Dans notre cabine, Franco a déjà fait le lit, plié les serviettes de bain. Il a laissé sa femme sur le quai. Comme à chaque fois. Sa Pénélope habite sur les pentes du Vésuve. Là-bas, dans les terres au-dessus de Pompéi. On le devine déjà : Franco est notre mère à tous. Il parle italien, donc beaucoup avec ses mains.

Franco, c’est l’Italien charmeur dans toute sa splendeur. Napolitain, corrigerait-il. Celui qui ouvre les bras en criant « bella » à l’autre bout du couloir quand il nous aperçoit. Qui nous poursuit de ses incantations à « mangare, mangare » pour peu qu’on le croise 10 minutes avant l’heure du repas. On est à peine parties que c’est déjà devenu un rituel.

Le sien est une course contre la montre permanente. Car Franco court partout, au service des officiers, au service des passagers, plus ou moins nombreux selon les traversées.

On le voit passer la serpillère dans un couloir, repasser les chemises des officiers dans une salle, servir les pastas au mess. Il plie même les tee-shirts de Cathy et le pyjama de Marie-Josée ! « C’est pour ça que je garde la ligne », dit-il en rigolant. Et aussi parce qu’il fait des altères dans la salle de gym. « Devinez mon âge ? » « Cinquanta cinque », répond Cathy. Franco en a 60. Dont 37 sur les bateaux de Grimaldi.
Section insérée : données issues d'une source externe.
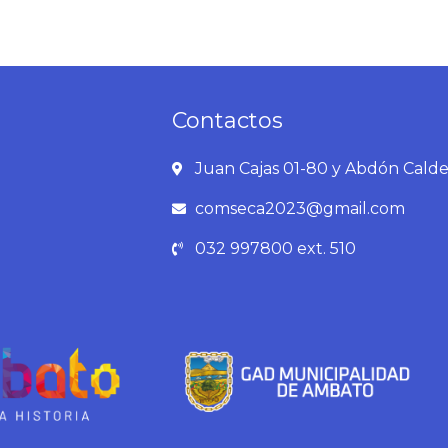
Contactos
Juan Cajas 01-80 y Abdón Cald
comseca2023@gmail.com
032 997800 ext. 510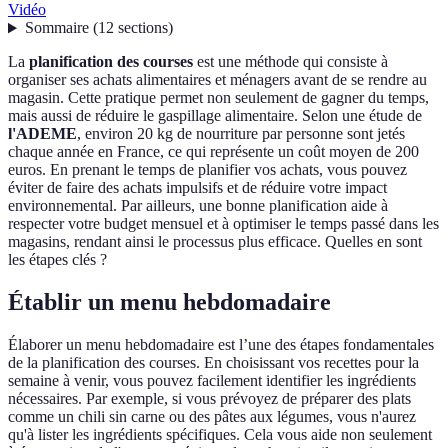
Vidéo
Sommaire
(
12
sections
)
La
planification des courses
est une méthode qui consiste à
organiser ses achats alimentaires et ménagers avant de se rendre au
magasin. Cette pratique permet non seulement de gagner du temps,
mais aussi de réduire le gaspillage alimentaire. Selon une étude de
l'ADEME
, environ 20 kg de nourriture par personne sont jetés
chaque année en France, ce qui représente un coût moyen de 200
euros. En prenant le temps de planifier vos achats, vous pouvez
éviter de faire des achats impulsifs et de réduire votre impact
environnemental. Par ailleurs, une bonne planification aide à
respecter votre budget mensuel et à optimiser le temps passé dans les
magasins, rendant ainsi le processus plus efficace. Quelles en sont
les étapes clés ?
Établir un menu hebdomadaire
Élaborer un menu hebdomadaire est l’une des étapes fondamentales
de la planification des courses. En choisissant vos recettes pour la
semaine à venir, vous pouvez facilement identifier les ingrédients
nécessaires. Par exemple, si vous prévoyez de préparer des plats
comme un chili sin carne ou des pâtes aux légumes, vous n'aurez
qu'à lister les ingrédients spécifiques. Cela vous aide non seulement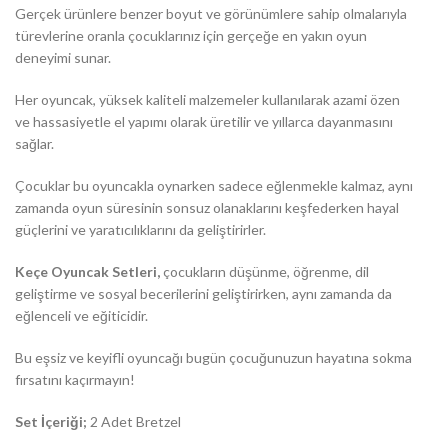
Gerçek ürünlere benzer boyut ve görünümlere sahip olmalarıyla
türevlerine oranla çocuklarınız için gerçeğe en yakın oyun
deneyimi sunar.
Her oyuncak, yüksek kaliteli malzemeler kullanılarak azami özen
ve hassasiyetle el yapımı olarak üretilir ve yıllarca dayanmasını
sağlar.
Çocuklar bu oyuncakla oynarken sadece eğlenmekle kalmaz, aynı
zamanda oyun süresinin sonsuz olanaklarını keşfederken hayal
güçlerini ve yaratıcılıklarını da geliştirirler.
Keçe Oyuncak Setleri,
çocukların düşünme, öğrenme, dil
geliştirme ve sosyal becerilerini geliştirirken, aynı zamanda da
eğlenceli ve eğiticidir.
Bu eşsiz ve keyifli oyuncağı bugün çocuğunuzun hayatına sokma
fırsatını kaçırmayın!
Set İçeriği;
2 Adet Bretzel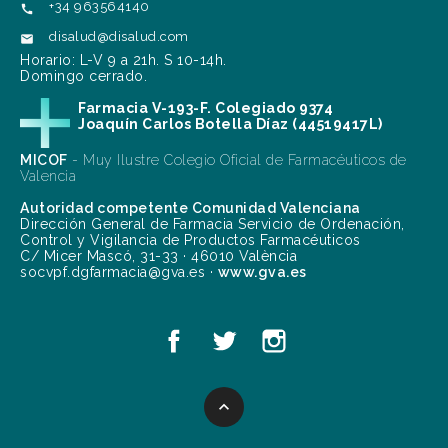
+34 963564140

disalud@disalud.com

Horario: L-V 9 a 21h. S 10-14h.
Domingo cerrado.
Farmacia V-193-F. Colegiado 9374
Joaquín Carlos Botella Díaz (44519417L)
MICOF
- Muy Ilustre Colegio Oficial de Farmacéuticos de
Valencia
Autoridad competente Comunidad Valenciana
Dirección General de Farmacia Servicio de Ordenación,
Control y Vigilancia de Productos Farmacéuticos
C/ Micer Mascó, 31-33 · 46010 València
socvpf.dgfarmacia@gva.es ·
www.gva.es
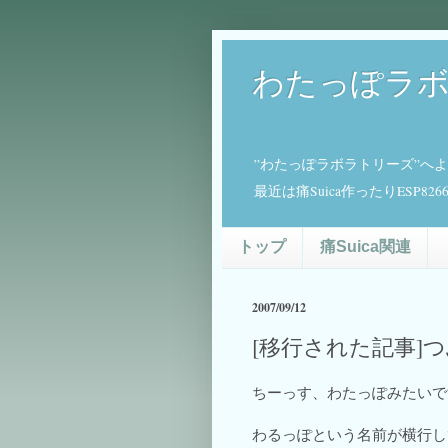
わたっぽラ
”わたっぽラボラトリーズ”へ
最近は痛Suica作ったりESP
トップ
痛Suica関連
2007/09/12
[移行された記事]
ちーっす、わたっぽみたいで
わるっぽという名前が横行し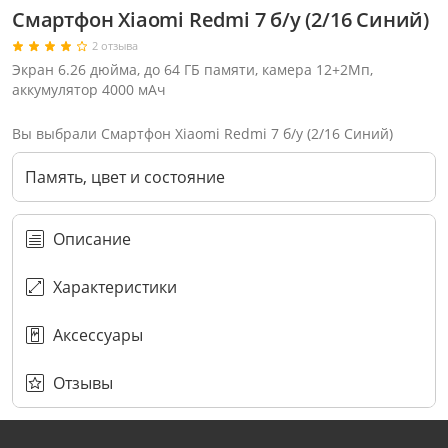
Смартфон Xiaomi Redmi 7 б/у (2/16 Синий)
2 отзыва
Экран 6.26 дюйма, до 64 ГБ памяти, камера 12+2Мп,
аккумулятор 4000 мАч
Вы выбрали Смартфон Xiaomi Redmi 7 б/у (2/16 Синий)
Память, цвет и состояние
Описание
Характеристики
Аксессуары
Через соцсети (рекомендуется)
Выберите оператора для звонка
Если у Вас появились замечания по работе сотрудников компании, пожалуйста, обратитесь напрямую к руководству, воспользовавшись данной формой обратной связи.
Имя
Номер телефона (не обязательно)
Колл-цент работает с 10:00 до 21:00
С помощью аккаунта
Создать аккаунт
E-mail
Или закажите обратный звонок
Узнай первым!
E-mail
Имя
Пароль
Сообщение
Подписаться
Телефон
Секретные скидки в Telegram-канале
или
Отзывы
ПЕРЕЗВОНИТЕ МНЕ
Подписаться
Забыли пароль?
ОТПРАВИТЬ
Нажимая на кнопку “Подписаться”
вы соглашаетесь с условиями публичной оферты.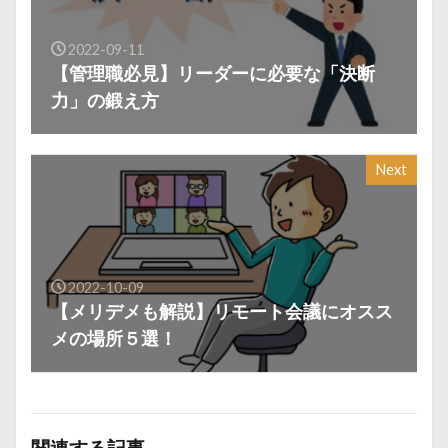
2022-09-11
【管理職必見】リーダーに必要な「決断
力」の鍛え方
Next
2022-10-09
【メリデメも解説】リモート会議にオスス
メの場所５選！
関連する記事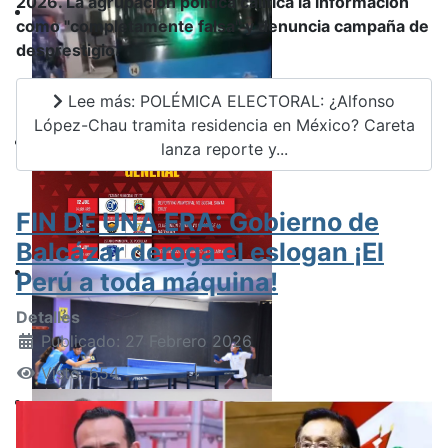
2026. La agrupación política califica la información
como "completamente falsa" y denuncia campaña de
desprestigio.
Lee más: POLÉMICA ELECTORAL: ¿Alfonso
López-Chau tramita residencia en México? Careta
lanza reporte y...
FIN DE UNA ERA: Gobierno de
Balcázar deroga el eslogan ¡El
Perú a toda máquina!
Detalles
Publicado: 27 Febrero 2026
Visto: 654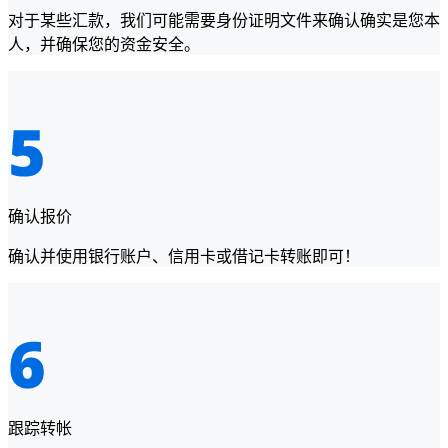
对于某些汇款，我们可能需要身份证明文件来确认确实是您本
人，并确保您的资金安全。
确认报价
确认并使用银行账户、信用卡或借记卡转账即可！
跟踪转帐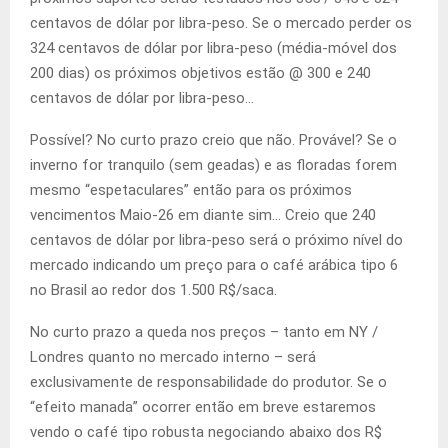
centavos de dólar por libra-peso. Se o mercado perder os
324 centavos de dólar por libra-peso (média-móvel dos
200 dias) os próximos objetivos estão @ 300 e 240
centavos de dólar por libra-peso…
Possível? No curto prazo creio que não. Provável? Se o
inverno for tranquilo (sem geadas) e as floradas forem
mesmo “espetaculares” então para os próximos
vencimentos Maio-26 em diante sim… Creio que 240
centavos de dólar por libra-peso será o próximo nível do
mercado indicando um preço para o café arábica tipo 6
no Brasil ao redor dos 1.500 R$/saca.
No curto prazo a queda nos preços – tanto em NY /
Londres quanto no mercado interno – será
exclusivamente de responsabilidade do produtor. Se o
“efeito manada” ocorrer então em breve estaremos
vendo o café tipo robusta negociando abaixo dos R$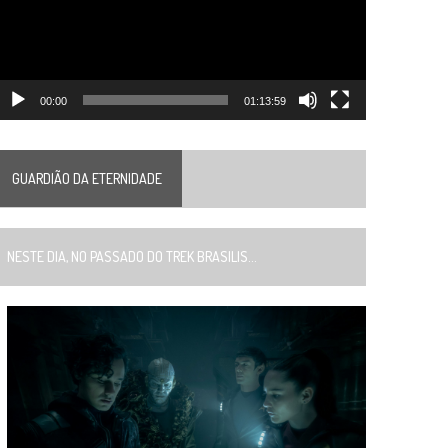
00:00
01:13:59
GUARDIÃO DA ETERNIDADE
ESTE DIA, NO PASSADO DO TREK BRASILIS...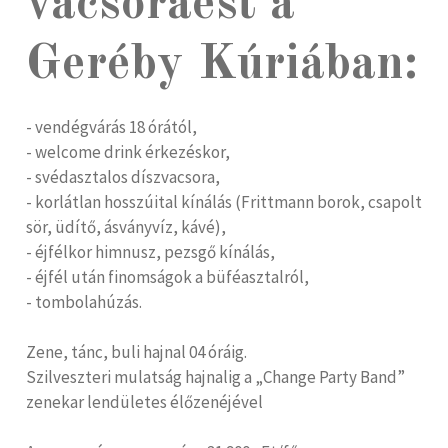
vacsoraest a
Geréby Kúriában:
- vendégvárás 18 órától,
- welcome drink érkezéskor,
- svédasztalos díszvacsora,
- korlátlan hosszúital kínálás (Frittmann borok, csapolt
sör, üdítő, ásványvíz, kávé),
- éjfélkor himnusz, pezsgő kínálás,
- éjfél után finomságok a büféasztalról,
- tombolahúzás.
Zene, tánc, buli hajnal 04 óráig.
Szilveszteri mulatság hajnalig a „Change Party Band”
zenekar lendületes élőzenéjével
Huit mois par an, 14 heures par jour. De 6h du matin à 14h, de 16h à 22h. Pour 2.700 euros par mois, « seulement les mois où je travaille. On ne gagne pas beaucoup ici. » Avant, il était steward sur les navires de passagers. « Grimaldi en avait trois. Ça s’est arrêté en 1998. Il n’y a plus que des cargos aujourd’hui. » Beaucoup moins de passagers, mais « multo laboro » pour Franco, seul steward à bord qui regrette les années passées.